年金改革で追及 予算委員会(2004/2/25,3/3)

 通常国会の最大のテーマは、年金改革です。
政府の提案は保険料を上げて支給額を下げようというもので、つじつま合わせをしようというものです。
抜本改革にはほど遠いばかりでなく、公的年金の積立金の株運用による損失や保養所グリーンピアなどのむだ遣いは、ほとんどてがつけられていません。
最初に年金問題を取り上げたのは、2月25日の予算委員会です。
この日はテレビ中継が入りましたが、時間はわずか6分。
年金に対する不信、特に若い人の不信感が強まる中で、スウェーデンが行っている「オレンジの手紙」について取り上げました。

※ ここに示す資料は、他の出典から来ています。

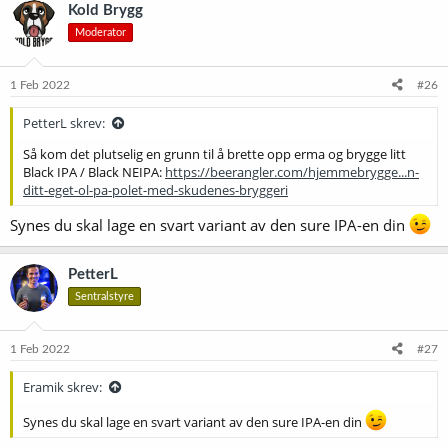
k
Kold Brygg
s
Moderator
j
o
n
e
1 Feb 2022
#26
r
:
PetterL skrev:
Så kom det plutselig en grunn til å brette opp erma og brygge litt
Black IPA / Black NEIPA:
https://beerangler.com/hjemmebrygge...n-
ditt-eget-ol-pa-polet-med-skudenes-bryggeri
Synes du skal lage en svart variant av den sure IPA-en din
PetterL
Sentralstyre
1 Feb 2022
#27
Eramik skrev:
Synes du skal lage en svart variant av den sure IPA-en din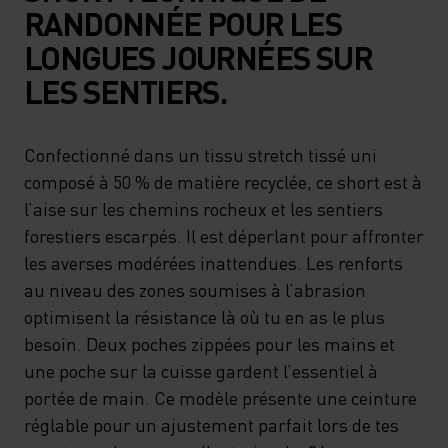
RANDONNÉE POUR LES
LONGUES JOURNÉES SUR
LES SENTIERS.
Confectionné dans un tissu stretch tissé uni
composé à 50 % de matière recyclée, ce short est à
l’aise sur les chemins rocheux et les sentiers
forestiers escarpés. Il est déperlant pour affronter
les averses modérées inattendues. Les renforts
au niveau des zones soumises à l’abrasion
optimisent la résistance là où tu en as le plus
besoin. Deux poches zippées pour les mains et
une poche sur la cuisse gardent l’essentiel à
portée de main. Ce modèle présente une ceinture
réglable pour un ajustement parfait lors de tes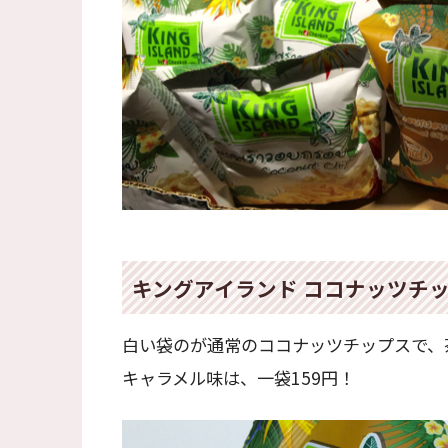
キングアイランド ココナッツチッ
白い袋のが通常のココナッツチップスで、
キャラメル味は、一袋159円！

この「オレンジの手紙」は、18歳以上の全保険者に貯まったポイントとこのままでいけばいくら支給されるかが書かれています。
公的年金の空洞化を止めるためにも、20代の若者へのメッセージを送ることを主眼に取り入れたらどうかと質しました。
小泉首相は「参考にしていきたい」という前向きの答弁をしました。

 3月3日の予算委員会では、公的年金の積立金について追及しました。
積立金は147兆円ありますが、この3年間に株などの運用で約6兆円の損失を出しました。

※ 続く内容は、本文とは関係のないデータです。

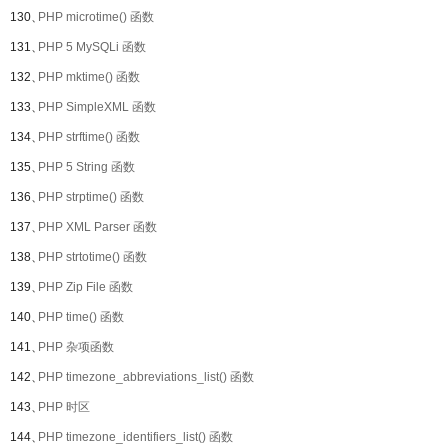
130、
PHP microtime() 函数
131、
PHP 5 MySQLi 函数
132、
PHP mktime() 函数
133、
PHP SimpleXML 函数
134、
PHP strftime() 函数
135、
PHP 5 String 函数
136、
PHP strptime() 函数
137、
PHP XML Parser 函数
138、
PHP strtotime() 函数
139、
PHP Zip File 函数
140、
PHP time() 函数
141、
PHP 杂项函数
142、
PHP timezone_abbreviations_list() 函数
143、
PHP 时区
144、
PHP timezone_identifiers_list() 函数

また、財務省資金運用部(現在は廃止されている)を経由して道路公団など特殊法人に融資してきた112兆円分も一部が不良債権化しているのではないか、また、厚生年金基金の代行部分も全額あるのか疑問視されています。
そこで積立金の資産性をチェックするべきだと追及しましたが、坂口厚生労働大臣は、答弁でこの問題に触れようともしませんでした。

 年金制度改革は、政府案が4月に入ると本格審議が行われます。
国民負担を強いる改悪案を徹底的に追及していきます。